Sígur Ros and ghosts at the foss

The whirlwind is beginning to wind down - hard to believe that we will be heading home to London tomorrow. We've had more adventures since my last post and miraculously, the weather although overcast (as is common) has been co-operative and we've managed not to get drenched except while standing near foss (waterfalls). The food continues to be delicious and my pants continue to get tighter!

We had another great road trip out to the "Golden Circle" consisting of Þingvellir (gotta love language-specific keyboards!), Geysir, and Gullfoss. Þingvellar is not only the birthplace of the oldest democratic parliament in the world - 1000 year anniversary was held in 1930 - but it is also the place where the North American and Eurasian tectonic plates are tearing apart at the rate of 2cm per year. Amazing geography/topography as well as a beautiful vista - reminded me of Northern Ontario, somewhat Group of Sevenish. When you think of how old all this history is and that people congregated here over a THOUSAND years ago to elect representatives...
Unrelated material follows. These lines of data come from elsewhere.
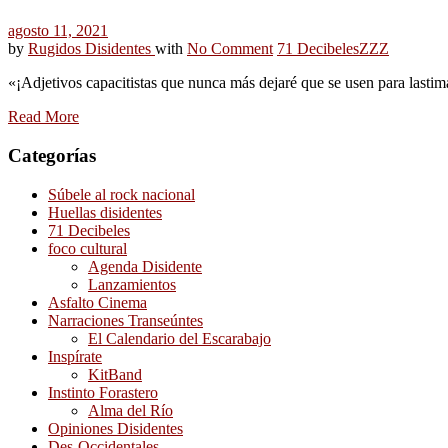
agosto 11, 2021
by
Rugidos Disidentes
with
No Comment
71 Decibeles
ZZZ
«¡Adjetivos capacitistas que nunca más dejaré que se usen para lasti
Read More
Categorías
Súbele al rock nacional
Huellas disidentes
71 Decibeles
foco cultural
Agenda Disidente
Lanzamientos
Asfalto Cinema
Narraciones Transeúntes
El Calendario del Escarabajo
Inspírate
KitBand
Instinto Forastero
Alma del Río
Opiniones Disidentes
Des-Occidentales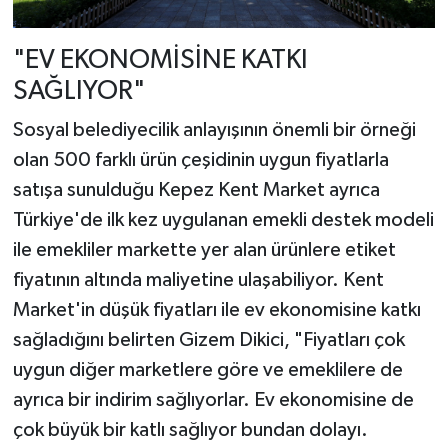
"EV EKONOMİSİNE KATKI
SAĞLIYOR"
Sosyal belediyecilik anlayışının önemli bir örneği
olan 500 farklı ürün çeşidinin uygun fiyatlarla
satışa sunulduğu Kepez Kent Market ayrıca
Türkiye'de ilk kez uygulanan emekli destek modeli
ile emekliler markette yer alan ürünlere etiket
fiyatının altında maliyetine ulaşabiliyor. Kent
Market'in düşük fiyatları ile ev ekonomisine katkı
sağladığını belirten Gizem Dikici, "Fiyatları çok
uygun diğer marketlere göre ve emeklilere de
ayrıca bir indirim sağlıyorlar. Ev ekonomisine de
çok büyük bir katlı sağlıyor bundan dolayı.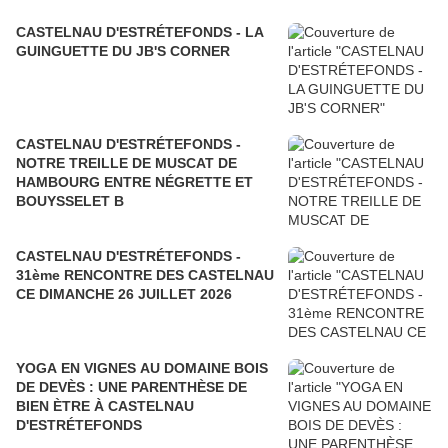
CASTELNAU D'ESTRÉTEFONDS - LA
GUINGUETTE DU JB'S CORNER
CASTELNAU D'ESTRÉTEFONDS -
NOTRE TREILLE DE MUSCAT DE
HAMBOURG ENTRE NÉGRETTE ET
BOUYSSELET B
CASTELNAU D'ESTRÉTEFONDS -
31ème RENCONTRE DES CASTELNAU
CE DIMANCHE 26 JUILLET 2026
YOGA EN VIGNES AU DOMAINE BOIS
DE DEVÈS : UNE PARENTHÈSE DE
BIEN ÈTRE À CASTELNAU
D'ESTRÉTEFONDS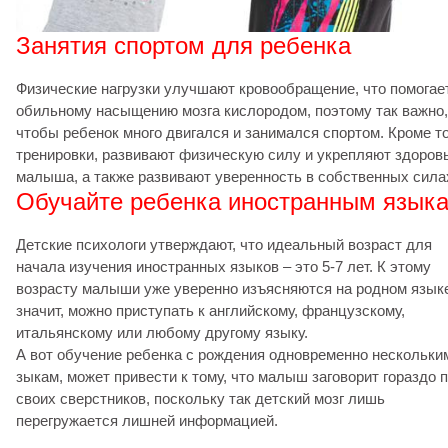
Занятия спортом для ребенка
Физические нагрузки улучшают кровообращение, что помогае
обильному насыщению мозга кислородом, поэтому так важно,
чтобы ребенок много двигался и занимался спортом. Кроме то
тренировки, развивают физическую силу и укрепляют здоров
малыша, а также развивают уверенность в собственных сила
Обучайте ребенка иностранным язык
Детские психологи утверждают, что идеальный возраст для
начала изучения иностранных языков – это 5-7 лет. К этому
возрасту малыши уже уверенно изъясняются на родном языке
значит, можно приступать к английскому, французскому,
итальянскому или любому другому языку.
А вот обучение ребенка с рождения одновременно нескольки
зыкам, может привести к тому, что малыш заговорит гораздо 
своих сверстников, поскольку так детский мозг лишь
перегружается лишней информацией.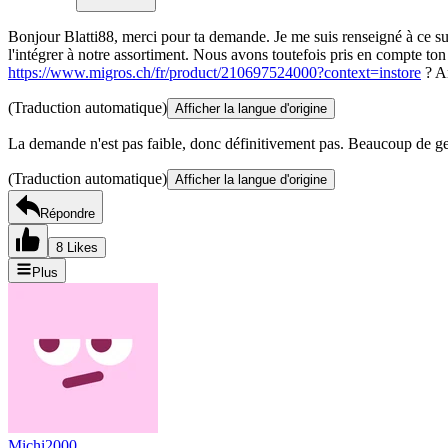
Bonjour Blatti88, merci pour ta demande. Je me suis renseigné à ce s
l'intégrer à notre assortiment. Nous avons toutefois pris en compte to
https://www.migros.ch/fr/product/210697524000?context=instore
? Am
(Traduction automatique)
Afficher la langue d'origine
La demande n'est pas faible, donc définitivement pas. Beaucoup de gen
(Traduction automatique)
Afficher la langue d'origine
Répondre
8 Likes
Plus
Michi2000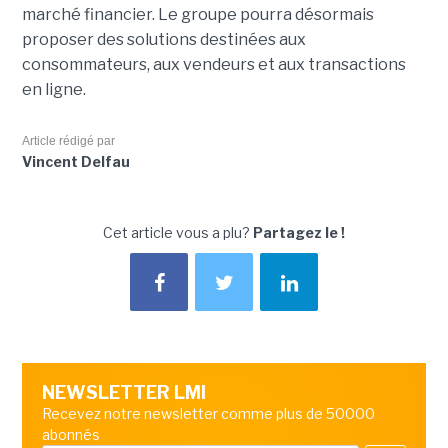
marché financier. Le groupe pourra désormais
proposer des solutions destinées aux
consommateurs, aux vendeurs et aux transactions
en ligne.
Article rédigé par
Vincent Delfau
Cet article vous a plu?
Partagez le !
NEWSLETTER LMI
Recevez notre newsletter comme plus de 50000
abonnés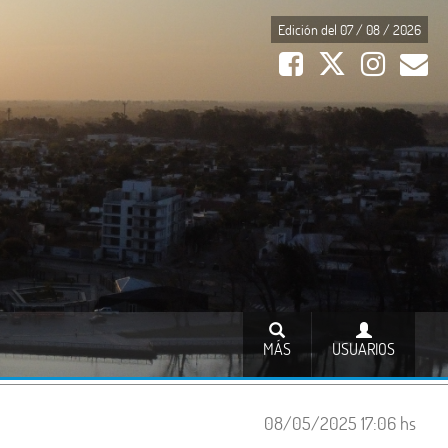
Edición del 07 / 08 / 2026
MÁS
USUARIOS
08/05/2025 17:06 hs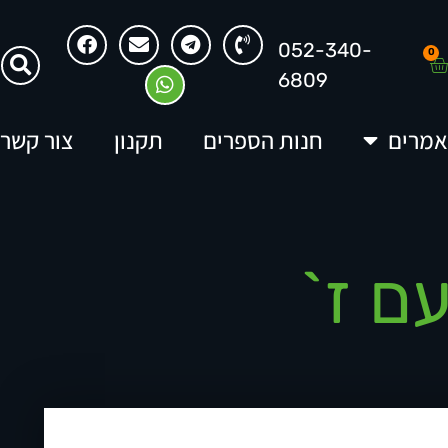
052-340-
0
6809
מרים
חנות הספרים
תקנון
צור קשר
עם ז`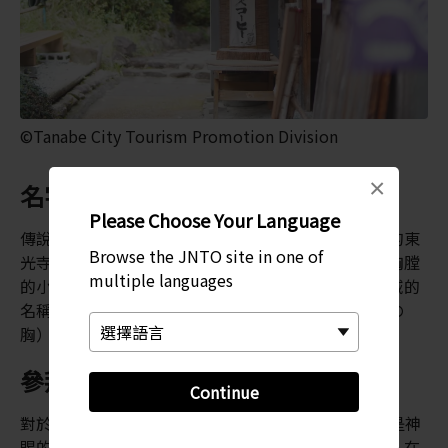
©Tanabe City Tourism Promotion Division
×
名字背後的故事
Please Choose Your Language
傳說中，村中具有療效的溫泉水乃來自藥師佛。當地的東
Browse the JNTO site in one of
光寺的藥師佛雕像。只要細心觀察力，即可看到佛像胸膛
multiple languages
的小孔。傳說中，溫泉水就是從這個小孔湧出，這區域的
名稱也由此而來：湯之峰的日文是「Yunomune（湯の
胸）」，即是「胸口小孔」。
參拜者休息站
Continue
對於
熊野古道
上的眾多參拜者而言，這區的溫泉水是神
賜的祝福。在這裡，參拜者可以充分休息、泡泡溫泉，在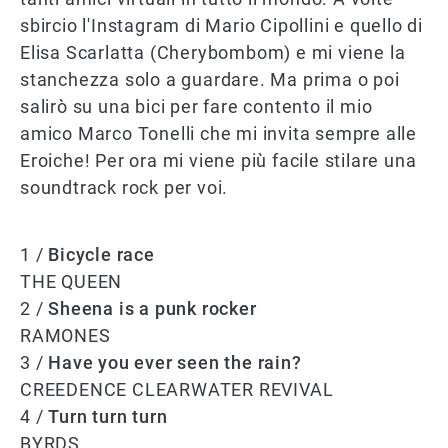
sbircio l'Instagram di Mario Cipollini e quello di
Elisa Scarlatta (Cherybombom) e mi viene la
stanchezza solo a guardare. Ma prima o poi
salirò su una bici per fare contento il mio
amico Marco Tonelli che mi invita sempre alle
Eroiche! Per ora mi viene più facile stilare una
soundtrack rock per voi.
1 /
Bicycle race
THE QUEEN
2 /
Sheena is a punk rocker
RAMONES
3 /
Have you ever seen the rain?
CREEDENCE CLEARWATER REVIVAL
4 /
Turn turn turn
BYRDS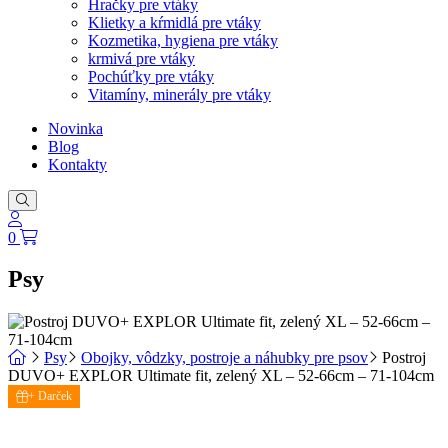
Hračky pre vtáky
Klietky a kŕmidlá pre vtáky
Kozmetika, hygiena pre vtáky
krmivá pre vtáky
Pochúťky pre vtáky
Vitamíny, minerály pre vtáky
Novinka
Blog
Kontakty
0
Psy
Psy
Obojky, vôdzky, postroje a náhubky pre psov
Postroj
DUVO+ EXPLOR Ultimate fit, zelený XL – 52-66cm – 71-104cm
+ Darček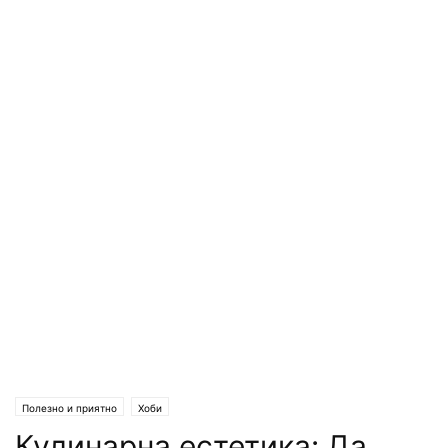
Полезно и приятно
Хоби
Кулинарна естетика: Да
We drove on to Geysir - after which all geysers are named - and met Icelandic capitalism face-to-face. This was probably the most commercial site we have visited so far but compared to North America it was very low-key and tasteful! We bought some souvenirs while the rain poured and when it let up we went out to watch Strokkur spout. Geysir is dormant but the smaller Strokkur is still impressive to watch simmer and blow.

The grand finale of our day - and what felt like a grand finale before our trip winds down - was our visit to Gullfoss, Iceland's best known and possibly most impressive foss. It is very wide and roars as it tumbles over two sets of rocky outcropping. Ridiculously, there is a narrow well-traversed path along side the foss with only a low rope dividing the no-go zones from the path. We walked right up onto the rocky outcropping over the falls - slippery, wet, NO BARRIERS - stunning views, soaked with mist, rainbow!! Incredible experience - all FREE!

But the real gift was awaiting me on the far side of the falls where David pointed out a single white swan resting on the rocky shoreline. Suddenly all the overwhelming emotions of this trip came pouring out and I stood there sobbing in the thunder and mist of this beautiful wild place, missing Chris more than I had at any other point during this trip. He brought us to this place and showed us things that we would never otherwise have seen or thought of visiting. I watched that swan resting by the water and told Chris how much I loved him and thanked him for giving us this singular breath-taking moment.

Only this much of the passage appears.